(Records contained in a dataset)
════
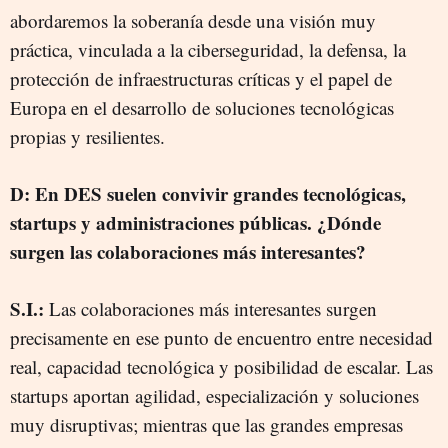
abordaremos la soberanía desde una visión muy
práctica, vinculada a la ciberseguridad, la defensa, la
protección de infraestructuras críticas y el papel de
Europa en el desarrollo de soluciones tecnológicas
propias y resilientes.
D: En DES suelen convivir grandes tecnológicas,
startups y administraciones públicas. ¿Dónde
surgen las colaboraciones más interesantes?
S.I.:
Las colaboraciones más interesantes surgen
precisamente en ese punto de encuentro entre necesidad
real, capacidad tecnológica y posibilidad de escalar. Las
startups aportan agilidad, especialización y soluciones
muy disruptivas; mientras que las grandes empresas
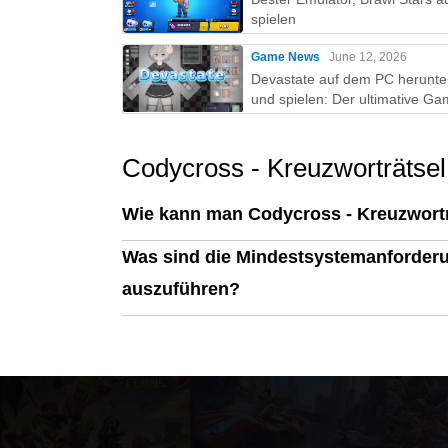
spielen
Game News
June 12, 2026
Devastate auf dem PC herunte
und spielen: Der ultimative Ga
Guide mit MEmu Play
Codycross - Kreuzworträtse
Wie kann man Codycross - Kreuzwort
Was sind die Mindestsystemanforderu
auszuführen?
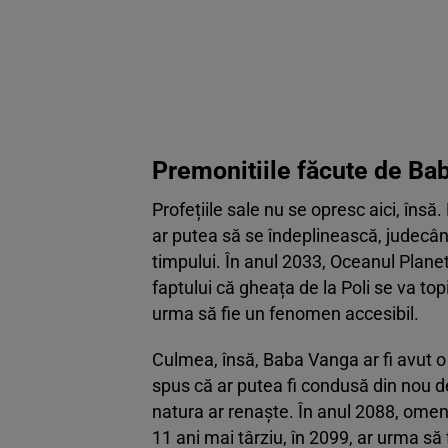
Premonitiile făcute de Bab
Profețiile sale nu se opresc aici, însă
ar putea să se îndeplinească, judecân
timpului. În anul 2033, Oceanul Planet
faptului că gheața de la Poli se va topi
urma să fie un fenomen accesibil.
Culmea, însă, Baba Vanga ar fi avut o
spus că ar putea fi condusă din nou de 
natura ar renaște. În anul 2088, omeni
11 ani mai târziu, în 2099, ar urma să 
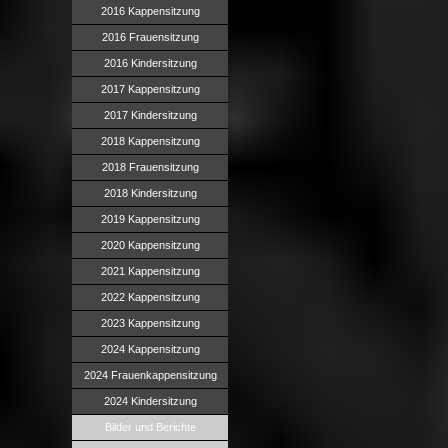
2016 Kappensitzung
2016 Frauensitzung
2016 Kindersitzung
2017 Kappensitzung
2017 Kindersitzung
2018 Kappensitzung
2018 Frauensitzung
2018 Kindersitzung
2019 Kappensitzung
2020 Kappensitzung
2021 Kappensitzung
2022 Kappensitzung
2023 Kappensitzung
2024 Kappensitzung
2024 Frauenkappensitzung
2024 Kindersitzung
Bilder und Berichte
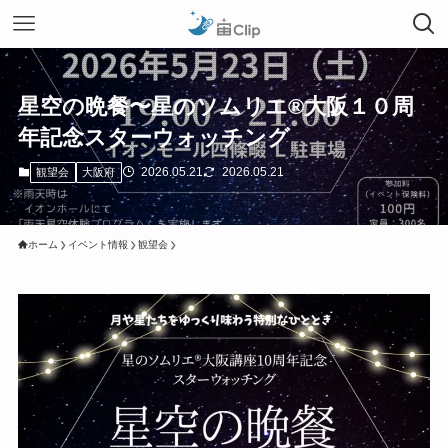
星空の晩餐〜星のソムリエ®︎大阪１０周
年記念スターウォッチング
2026.05.21
2026.05.21
観望会
大阪府
ホーム
イベント情報
観望会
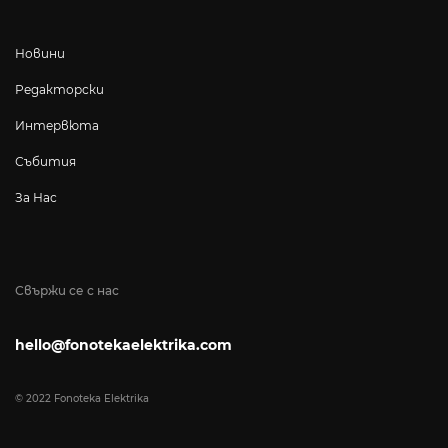
Новини
Редакторски
Интервюта
Събития
За Нас
Свържи се с нас
hello@fonotekaelektrika.com
© 2022 Fonoteka Elektrika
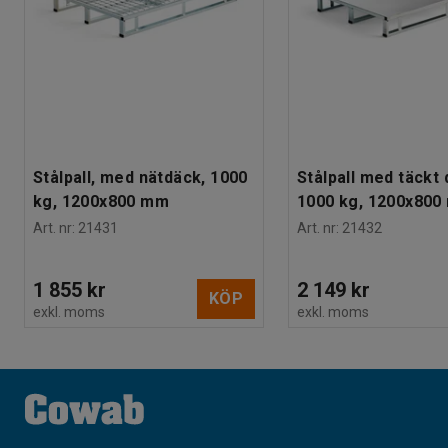
Stålpall, med nätdäck, 1000
Stålpall med täckt 
kg, 1200x800 mm
1000 kg, 1200x80
Art. nr
:
21431
Art. nr
:
21432
1 855 kr
2 149 kr
KÖP
exkl. moms
exkl. moms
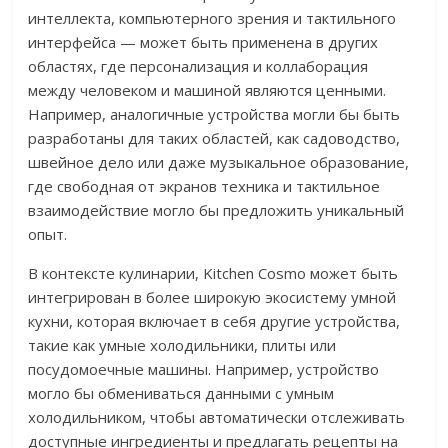
интеллекта, компьютерного зрения и тактильного
интерфейса — может быть применена в других
областях, где персонализация и коллаборация
между человеком и машиной являются ценными.
Например, аналогичные устройства могли бы быть
разработаны для таких областей, как садоводство,
швейное дело или даже музыкальное образование,
где свободная от экранов техника и тактильное
взаимодействие могло бы предложить уникальный
опыт.
В контексте кулинарии, Kitchen Cosmo может быть
интегрирован в более широкую экосистему умной
кухни, которая включает в себя другие устройства,
такие как умные холодильники, плиты или
посудомоечные машины. Например, устройство
могло бы обмениваться данными с умным
холодильником, чтобы автоматически отслеживать
доступные ингредиенты и предлагать рецепты на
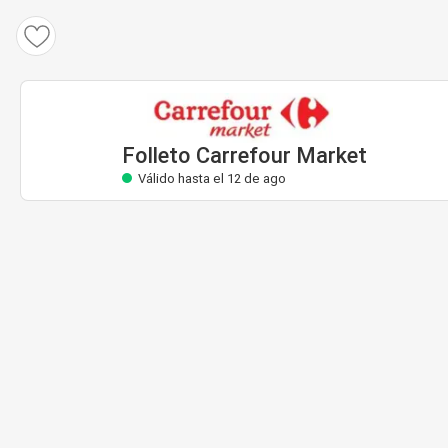
Folleto Carrefour Market
Válido hasta el 12 de ago
Folleto Carrefour Market
Válido hasta el 12 de ago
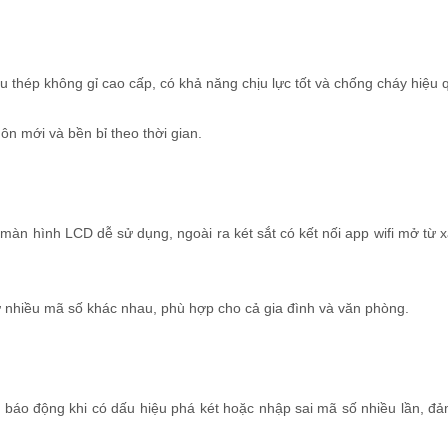
iệu thép không gỉ cao cấp, có khả năng chịu lực tốt và chống cháy hiệu 
ôn mới và bền bỉ theo thời gian.
i màn hình LCD dễ sử dụng, ngoài ra két sắt có kết nối app wifi mở từ 
rữ nhiều mã số khác nhau, phù hợp cho cả gia đình và văn phòng.
ng báo động khi có dấu hiệu phá két hoặc nhập sai mã số nhiều lần, đ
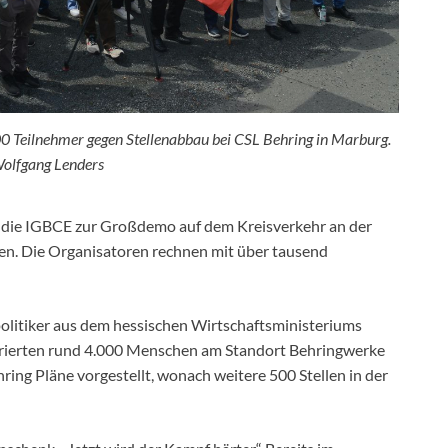
 Teilnehmer gegen Stellenabbau bei CSL Behring in Marburg.
Wolfgang Lenders
t die IGBCE zur Großdemo auf dem Kreisverkehr an der
n. Die Organisatoren rechnen mit über tausend
olitiker aus dem hessischen Wirtschaftsministeriums
trierten rund 4.000 Menschen am Standort Behringwerke
ing Pläne vorgestellt, wonach weitere 500 Stellen in der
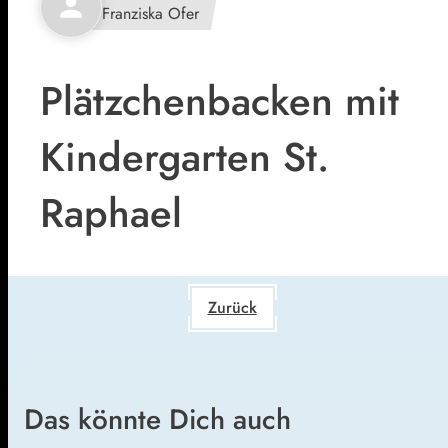
person
Franziska Ofer
Plätzchenbacken mit
Kindergarten St.
Raphael
Zurück
Das könnte Dich auch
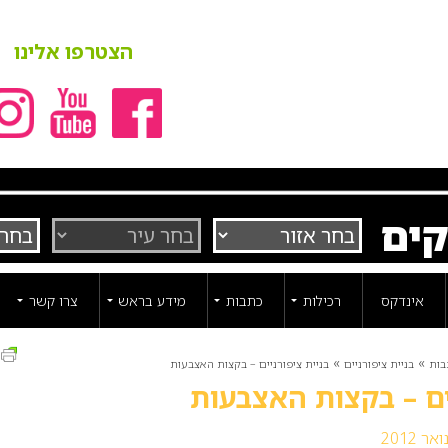
הצטרפו אלינו
קים
אינדקס
רכילות
כתבות
מידע בראש
צרו קשר
ה
»
»
בות
בניית ציפורניים
בניית ציפורניים – בקצות האצבעות
יים – בקצות האצבעות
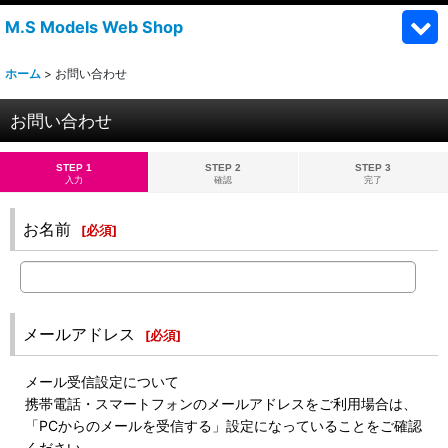
M.S Models Web Shop
ホーム
>
お問い合わせ
お問い合わせ
STEP 1
STEP 2
STEP 3
入力
確認
完了
お名前
[
必須
]
メールアドレス
[
必須
]
メール受信設定について
携帯電話・スマートフォンのメールアドレスをご利用場合は、
「PCからのメールを受信する」設定になっていることをご確認
ください。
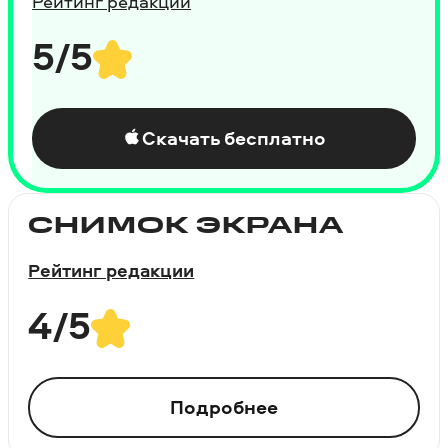
Рейтинг редакции
5/5
Скачать бесплатно
СНИМОК ЭКРАНА
Рейтинг редакции
4/5
Подробнее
════
Instructions for the task
Print the data once more without any change, skipping each picture.

The answer
abordaremos la soberanía desde una visión muy
práctica, vinculada a la ciberseguridad, la defensa, la
protección de infraestructuras críticas y el papel de
Europa en el desarrollo de soluciones tecnológicas
propias y resilientes.
D: En DES suelen convivir grandes tecnológicas,
startups y administraciones públicas. ¿Dónde
surgen las colaboraciones más interesantes?
S.I.:
Las colaboraciones más interesantes surgen
precisamente en ese punto de encuentro entre necesidad
real, capacidad tecnológica y posibilidad de escalar. Las
startups aportan agilidad, especialización y soluciones
muy disruptivas; mientras que las grandes empresas
spielen
Game News
June 12, 2026
Devastate auf dem PC herunte
und spielen: Der ultimative Ga
Guide mit MEmu Play
Codycross - Kreuzworträtse
Wie kann man Codycross - Kreuzwort
Was sind die Mindestsystemanforderu
auszuführen?
Premonitiile făcute de Bab
Profețiile sale nu se opresc aici, însă
ar putea să se îndeplinească, judecân
timpului. În anul 2033, Oceanul Planet
faptului că gheața de la Poli se va topi
urma să fie un fenomen accesibil.
Culmea, însă, Baba Vanga ar fi avut o
spus că ar putea fi condusă din nou de 
natura ar renaște. În anul 2088, omeni
11 ani mai târziu, în 2099, ar urma să 
2016 Kappensitzung
2016 Frauensitzung
2016 Kindersitzung
2017 Kappensitzung
2017 Kindersitzung
2018 Kappensitzung
2018 Frauensitzung
2018 Kindersitzung
2019 Kappensitzung
2020 Kappensitzung
2021 Kappensitzung
2022 Kappensitzung
2023 Kappensitzung
2024 Kappensitzung
2024 Frauenkappensitzung
2024 Kindersitzung
Bilder und Berichte
星空の晩餐〜星のソムリエ®︎大阪１０周
年記念スターウォッチング
2026.05.21
2026.05.21
観望会
大阪府
ホーム
イベント情報
観望会
Новини
Редакторски
Интервюта
Събития
За Нас
Свържи се с нас
hello@fonotekaelektrika.com
© 2022 Fonoteka Elektrika
Stålpall, med nätdäck, 1000
Stålpall med täckt 
kg, 1200x800 mm
1000 kg, 1200x80
Art. nr
:
21431
Art. nr
:
21432
1 855 kr
2 149 kr
KÖP
exkl. moms
exkl. moms
интеллекта, компьютерного зрения и тактильного
интерфейса — может быть применена в других
областях, где персонализация и коллаборация
между человеком и машиной являются ценными.
Например, аналогичные устройства могли бы быть
разработаны для таких областей, как садоводство,
швейное дело или даже музыкальное образование,
где свободная от экранов техника и тактильное
взаимодействие могло бы предложить уникальный
опыт.
В контексте кулинарии, Kitchen Cosmo может быть
интегрирован в более широкую экосистему умной
кухни, которая включает в себя другие устройства,
такие как умные холодильники, плиты или
посудомоечные машины. Например, устройство
могло бы обмениваться данными с умным
холодильником, чтобы автоматически отслеживать
доступные ингредиенты и предлагать рецепты на
Folleto Carrefour Market
Válido hasta el 12 de ago
Folleto Carrefour Market
Válido hasta el 12 de ago
iệu thép không gỉ cao cấp, có khả năng chịu lực tốt và chống cháy hiệu 
ôn mới và bền bỉ theo thời gian.
i màn hình LCD dễ sử dụng, ngoài ra két sắt có kết nối app wifi mở từ 
rữ nhiều mã số khác nhau, phù hợp cho cả gia đình và văn phòng.
ng báo động khi có dấu hiệu phá két hoặc nhập sai mã số nhiều lần, đ
 Teilnehmer gegen Stellenabbau bei CSL Behring in Marburg.
Wolfgang Lenders
t die IGBCE zur Großdemo auf dem Kreisverkehr an der
n. Die Organisatoren rechnen mit über tausend
olitiker aus dem hessischen Wirtschaftsministeriums
trierten rund 4.000 Menschen am Standort Behringwerke
ing Pläne vorgestellt, wonach weitere 500 Stellen in der
person
Franziska Ofer
Plätzchenbacken mit
Kindergarten St.
Raphael
Zurück
Das könnte Dich auch
הצטרפו אלינו
קים
אינדקס
רכילות
כתבות
מידע בראש
צרו קשר
ה
»
»
בות
בניית ציפורניים
בניית ציפורניים – בקצות האצבעות
יים – בקצות האצבעות
M.S Models Web Shop
ホーム
>
お問い合わせ
お問い合わせ
STEP 1
STEP 2
STEP 3
入力
確認
完了
お名前
[
必須
]
メールアドレス
[
必須
]
メール受信設定について
携帯電話・スマートフォンのメールアドレスをご利用場合は、
「PCからのメールを受信する」設定になっていることをご確認
ください。
Рейтинг редакции
5/5
Скачать бесплатно
СНИМОК ЭКРАНА
Рейтинг редакции
4/5
Подробнее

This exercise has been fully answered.